Mumpower presented to the subcommittee an amended bill calling for numbered balls to be used by the lottery when the winners are determined by three, four, five or six numbers.
“Confidence in a system is hard or impossible to restore when you have numbers being drawn by a black box,” the Bristol Republican told lawmakers on the subcommittee. “I have heard my constituents say unequivocally and clearly that their confidence in the system could be restored if they could see the lottery operated through a system where they see the randomly drawn numbered balls to select the winners.”
Mumpower said he plans to return to the subcommittee next week to advance the bill toward a House floor vote.
A recently released comptroller’s audit found that due to a programming error, about $2 million worth of computer-picked Cash 3 and Cash 4 tickets purchased last year in July and August had no chance of winning.
“Tennesseans were robbed of an opportunity to win. ... As a result a great deal of confidence was lost in the lottery as an operation which earns money that we use to provide scholarships to Tennessee students,” Mumpower said. “Sales for those games did decline, and citizens are questioning the operation because of the random number generator.”
Last October, the lottery sought $1.4 million in damages from two lottery vendors involved in the glitch. The lottery’s executives and staff “engaged in good-faith efforts” to ensure the integrity of the lottery games, the audit concluded.
After the programming error was caught and corrected, the lottery executed a compensation plan for players that included increased cash prizes for Cash 3 and Cash 4 games.
Mumpower’s legislation would not affect the lottery’s HotTrax Champions, Million Dollar Madness, scratch-off tickets or Powerball games.
A fiscal impact analysis issued last January before the bill was amended projected a net decrease of about $4 million going toward lottery proceeds earmarked for scholarships and grants.
Mumpower suggested the projections were inflated and deserve more scrutiny.
Lottery officials claimed last December it would have cost them about $4.8 million to renew contracts with six TV stations, including Kingsport’s WKPT-TV, for televised numbered ball drawings of three games.
But the state’s fiscal review office pointed out the lottery has chosen to negotiate exclusively with those TV stations and not solicit competitive bids from other TV stations.
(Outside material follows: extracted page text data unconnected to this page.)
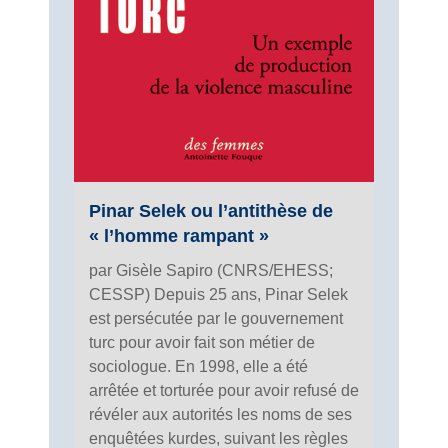
Pinar Selek ou l’antithèse de
« l’homme rampant »
par Gisèle Sapiro (CNRS/EHESS;
CESSP) Depuis 25 ans, Pinar Selek
est persécutée par le gouvernement
turc pour avoir fait son métier de
sociologue. En 1998, elle a été
arrêtée et torturée pour avoir refusé de
révéler aux autorités les noms de ses
enquêtées kurdes, suivant les règles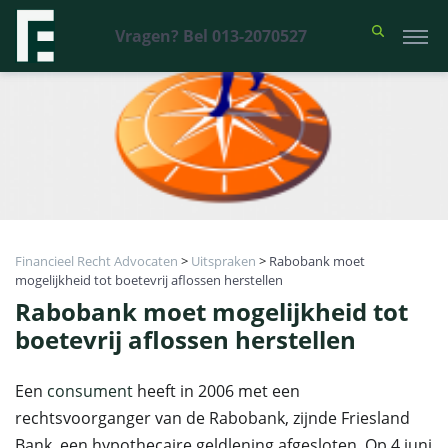
Vragen? Bel 013-2070527
Financieel Recht Advocaten
>
Uitspraken
>
Rabobank moet
mogelijkheid tot boetevrij aflossen herstellen
Rabobank moet mogelijkheid tot
boetevrij aflossen herstellen
Een
consument
heeft in 2006 met een
rechtsvoorganger van de Rabobank, zijnde Friesland
Bank, een hypothecaire geldlening afgesloten. Op 4 juni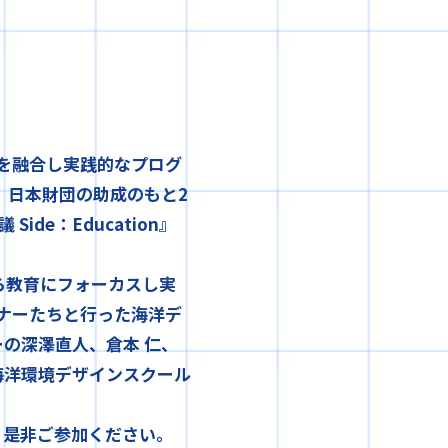
ンを融合し実践的なプログ
、日本財団の助成のもと2
ide：Education』
ら教育にフォーカスし実
イナーたちと行った海洋デ
の深澤直人、倉本 仁、
海洋環境デザインスクール
、是非ご参加ください。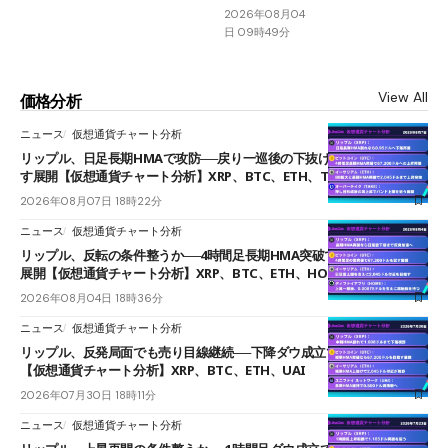
2026年08月04
日 09時49分
View All
価格分析
ニュース
仮想通貨チャート分析
リップル、日足長期HMAで攻防──戻り一巡後の下抜けで0.95ドルを試
す展開【仮想通貨チャート分析】XRP、BTC、ETH、TAKE
2026年08月07日 18時22分
ニュース
仮想通貨チャート分析
リップル、反転の条件整うか──4時間足長期HMA突破で雲下端を目指す
展開【仮想通貨チャート分析】XRP、BTC、ETH、HOME
2026年08月04日 18時36分
ニュース
仮想通貨チャート分析
リップル、反発局面でも売り目線継続──下降ダウ成立で下値追う展開
【仮想通貨チャート分析】XRP、BTC、ETH、UAI
2026年07月30日 18時11分
ニュース
仮想通貨チャート分析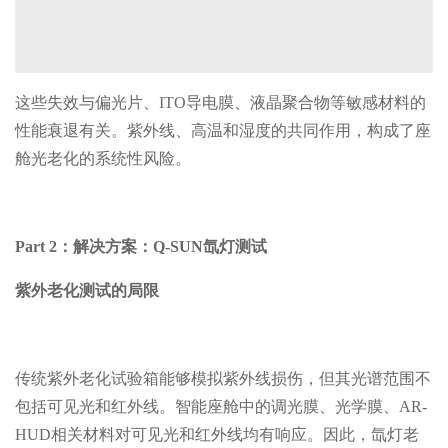
这些失效与偏光片、ITO导电膜、液晶聚合物等敏感材料的
性能衰退有关。紫外线、高温和湿度的共同作用，构成了座
舱光老化的系统性风险。
Part 2：
解决方案：Q-SUN氙灯测试
紫外老化测试的局限
传统紫外老化试验箱能够模拟紫外线损伤，但其光谱范围不
包括可见光和红外线。智能座舱中的调光膜、光学膜、AR-
HUD相关材料对可见光和红外线均有响应。因此，氙灯老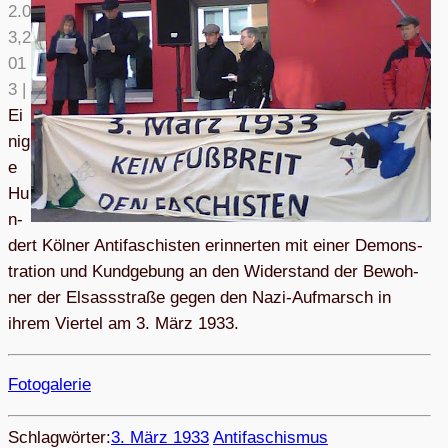
2.0
3,2
01
3 |
Ei
nig
e
Hu
n­
dert Köl­ner Anti­fa­schis­ten erin­ner­ten mit einer Demons­
tra­tion und Kund­ge­bung an den Wider­stand der Bewoh­
ner der Elsass­straße gegen den Nazi-Auf­­­marsch in
ihrem Vier­tel am 3. März 1933.
Foto­ga­le­rie
Schlagwörter:
3. März 1933
Antifaschismus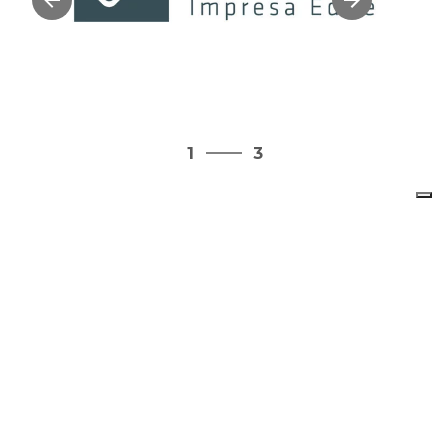
3
1
3
2
3
1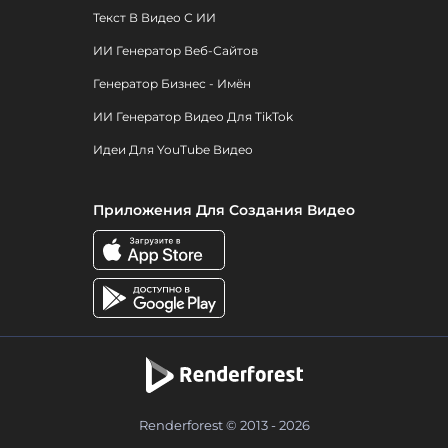
Текст В Видео С ИИ
ИИ Генератор Веб-Сайтов
Генератор Бизнес - Имён
ИИ Генератор Видео Для TikTok
Идеи Для YouTube Видео
Приложения Для Создания Видео
Renderforest © 2013 - 2026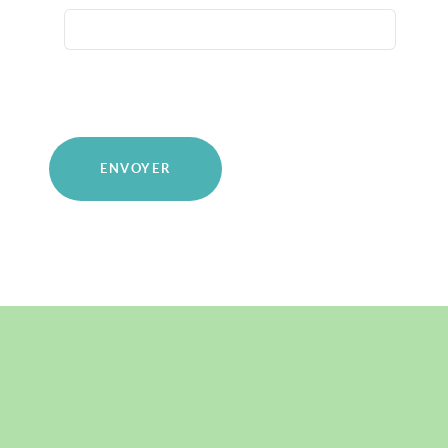
ENVOYER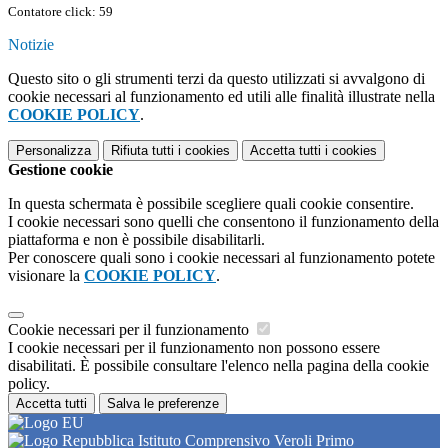
Contatore click: 59
Notizie
Questo sito o gli strumenti terzi da questo utilizzati si avvalgono di
cookie necessari al funzionamento ed utili alle finalità illustrate nella
COOKIE POLICY
.
Personalizza
Rifiuta tutti
i cookies
Accetta tutti
i cookies
Gestione cookie
In questa schermata è possibile scegliere quali cookie consentire.
I cookie necessari sono quelli che consentono il funzionamento della
piattaforma e non è possibile disabilitarli.
Per conoscere quali sono i cookie necessari al funzionamento potete
visionare la
COOKIE POLICY
.
Cookie necessari per il funzionamento
I cookie necessari per il funzionamento non possono essere
disabilitati. È possibile consultare l'elenco nella pagina della cookie
policy.
Accetta tutti
Salva le preferenze
Istituto Comprensivo Veroli Primo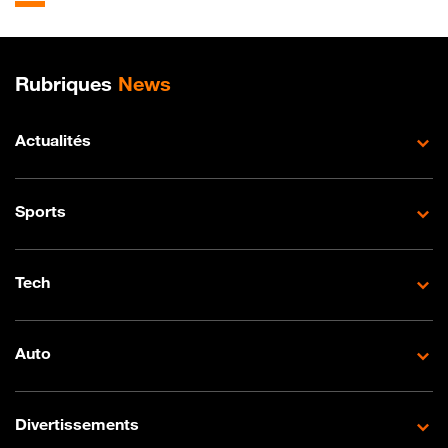
Plan de site
Rubriques
News
Actualités
Sports
Tech
Auto
Divertissements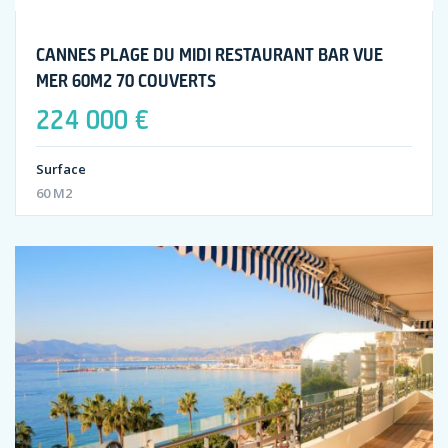
CANNES PLAGE DU MIDI RESTAURANT BAR VUE
MER 60M2 70 COUVERTS
224 000 €
Surface
60 M2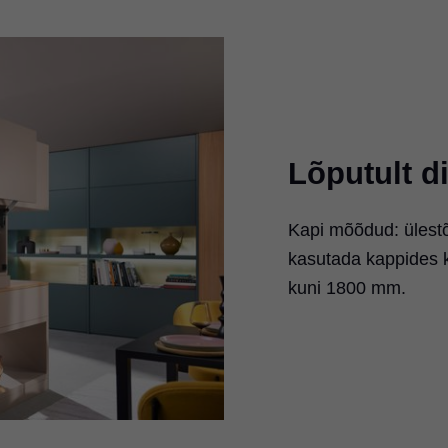
Lõputult d
Kapi mõõdud: ülest
kasutada kappides 
kuni 1800 mm.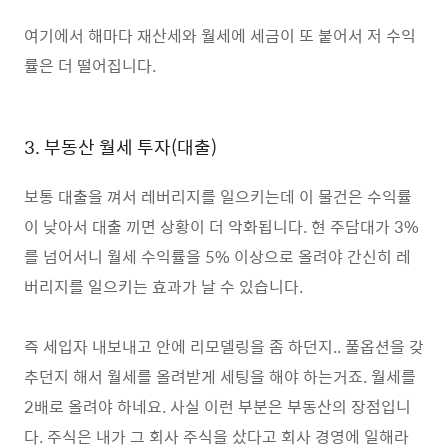
여기에서 해마다 재산세와 월세에 세금이 또 붙어서 저 수익
률은 더 떨어집니다.
3. 부동산 월세 투자(대출)
보통 대출을 껴서 레버리지를 일으키는데 이 물건은 수익률
이 낮아서 대출 끼면 상황이 더 악화됩니다. 현 주담대가 3%
를 넘어서니 월세 수익률을 5% 이상으로 올려야 간신히 레
버리지를 일으키는 효과가 날 수 있습니다.
즉 세입자 내보내고 안에 리모델링을 좀 하던지.. 풀옵션을 갖
추던지 해서 월세를 올려받게 세팅을 해야 하는거죠. 월세를
2배로 올려야 하네요. 사실 이런 부분은 부동산의 장점입니
다. 주식은 내가 그 회사 주식을 샀다고 회사 경영에 일해라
As a result, the lottery’s expenses would have increased no more than $2 million if a competitive bid process had been undertaken, the office noted.
Mumpower’s bill hasn’t moved forward yet in the Senate, but it continues to draw attention from lottery players and lawmakers.
“In my 12 years in office, I suppose I can say unequivocally that I have rarely had so much constituent interest or interest from other (General Assembly) members in a piece of legislation that I have carried,” said Mumpower, who also serves on the legislature’s lottery oversight committee.